American collegiate baseball tournament

The 2012 Mid-American Conference baseball tournament took place from May 23 through 26. The top eight regular season finishers of the league's twelve teams, regardless of division, met in the double-elimination tournament held at All Pro Freight Stadium in Avon, OH. Kent State won their fourth consecutive tournament and earned the conference's automatic bid to the 2012 NCAA Division I baseball tournament.

==Seeding==
The winners of each division claim the top two seeds, with the next six teams, based on conference winning percentage claim the third through eight seeds. The teams then play a two bracket, double-elimination tournament leading to a final matching the winners of each bracket.
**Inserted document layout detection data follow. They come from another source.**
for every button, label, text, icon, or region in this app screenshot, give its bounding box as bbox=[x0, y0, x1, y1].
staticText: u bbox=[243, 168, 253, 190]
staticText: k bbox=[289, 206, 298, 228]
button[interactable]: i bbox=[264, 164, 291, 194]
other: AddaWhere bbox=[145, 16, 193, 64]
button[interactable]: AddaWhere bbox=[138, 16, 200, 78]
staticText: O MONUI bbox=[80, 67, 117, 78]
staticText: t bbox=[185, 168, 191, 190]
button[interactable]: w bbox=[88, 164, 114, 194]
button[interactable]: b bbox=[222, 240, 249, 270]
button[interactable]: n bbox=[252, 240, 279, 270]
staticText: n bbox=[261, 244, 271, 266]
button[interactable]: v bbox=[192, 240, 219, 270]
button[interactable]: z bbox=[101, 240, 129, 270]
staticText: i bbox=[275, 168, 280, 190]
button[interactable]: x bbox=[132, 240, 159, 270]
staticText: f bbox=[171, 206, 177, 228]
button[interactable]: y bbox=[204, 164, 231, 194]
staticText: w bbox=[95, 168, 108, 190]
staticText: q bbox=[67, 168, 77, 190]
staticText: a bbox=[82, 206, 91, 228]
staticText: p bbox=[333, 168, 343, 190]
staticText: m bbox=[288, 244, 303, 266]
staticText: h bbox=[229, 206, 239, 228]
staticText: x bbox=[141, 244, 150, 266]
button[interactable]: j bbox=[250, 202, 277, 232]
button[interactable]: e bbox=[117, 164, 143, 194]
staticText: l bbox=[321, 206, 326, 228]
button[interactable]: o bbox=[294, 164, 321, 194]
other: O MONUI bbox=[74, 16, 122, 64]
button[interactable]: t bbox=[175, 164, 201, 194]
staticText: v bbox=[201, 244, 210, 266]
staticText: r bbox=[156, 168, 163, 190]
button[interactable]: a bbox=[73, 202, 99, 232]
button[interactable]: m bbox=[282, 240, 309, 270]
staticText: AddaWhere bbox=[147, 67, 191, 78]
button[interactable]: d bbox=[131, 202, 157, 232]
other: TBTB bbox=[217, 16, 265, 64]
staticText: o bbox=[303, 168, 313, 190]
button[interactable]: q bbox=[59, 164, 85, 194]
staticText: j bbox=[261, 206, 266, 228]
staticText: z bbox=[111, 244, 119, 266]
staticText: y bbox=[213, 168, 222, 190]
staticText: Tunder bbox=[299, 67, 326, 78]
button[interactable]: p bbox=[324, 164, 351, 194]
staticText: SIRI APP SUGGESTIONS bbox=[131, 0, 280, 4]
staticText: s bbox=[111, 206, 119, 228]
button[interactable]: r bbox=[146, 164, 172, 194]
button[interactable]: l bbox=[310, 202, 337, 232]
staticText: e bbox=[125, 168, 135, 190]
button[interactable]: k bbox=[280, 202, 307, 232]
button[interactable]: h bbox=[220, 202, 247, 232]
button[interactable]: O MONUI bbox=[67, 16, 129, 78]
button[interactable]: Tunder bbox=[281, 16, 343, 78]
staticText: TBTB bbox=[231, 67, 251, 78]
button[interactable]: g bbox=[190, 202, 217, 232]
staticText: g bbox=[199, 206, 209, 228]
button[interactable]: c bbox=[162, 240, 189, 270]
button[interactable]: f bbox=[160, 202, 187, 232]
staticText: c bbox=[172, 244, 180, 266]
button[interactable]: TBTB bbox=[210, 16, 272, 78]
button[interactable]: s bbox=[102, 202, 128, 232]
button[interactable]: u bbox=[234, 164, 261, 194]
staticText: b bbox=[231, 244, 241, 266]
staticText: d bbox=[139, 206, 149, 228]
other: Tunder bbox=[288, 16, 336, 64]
| Team | W | L | PCT | GB | Seed |
East Division
| Kent State | 24 | 3 | .889 | – | 1 |
| Ohio | 16 | 11 | .593 | 8 | 4 |
| Miami | 12 | 15 | .444 | 12 | 7 |
| Buffalo | 10 | 16 | .385 | 13.5 | 8 |
| Akron | 10 | 17 | .370 | 14 | – |
| Bowling Green | 9 | 18 | .333 | 15 | – |
West Division
| Toledo | 19 | 8 | .704 | – | 2 |
| Central Michigan | 17 | 10 | .630 | 2 | 3 |
| Western Michigan | 14 | 12 | .538 | 4.5 | 5 |
| Eastern Michigan | 14 | 13 | .519 | 5 | 6 |
| Ball State | 9 | 18 | .333 | 10 | – |
| Northern Illinois | 7 | 20 | .259 | 12 | – |

==All-Tournament Team==
The following players were named to the All-Tournament Team.

| Name | School |
|---|---|
| Alex Baldock | Buffalo |
| Bryce Redeker | Miami |
| Shawn Marquardt | Miami |
| Mac Thoreson | Miami |
| Will Arnold | Central Michigan |
| Jordan Adams | Central Michigan |
| Rick Dodridge | Central Michigan |
| George Roberts | Kent State |
| David Starn | Kent State |
| T. J. Sutton | Kent State |

===Most Valuable Player===
David Starn won his second consecutive Tournament Most Valuable Player award. Starn was a pitcher for Kent State.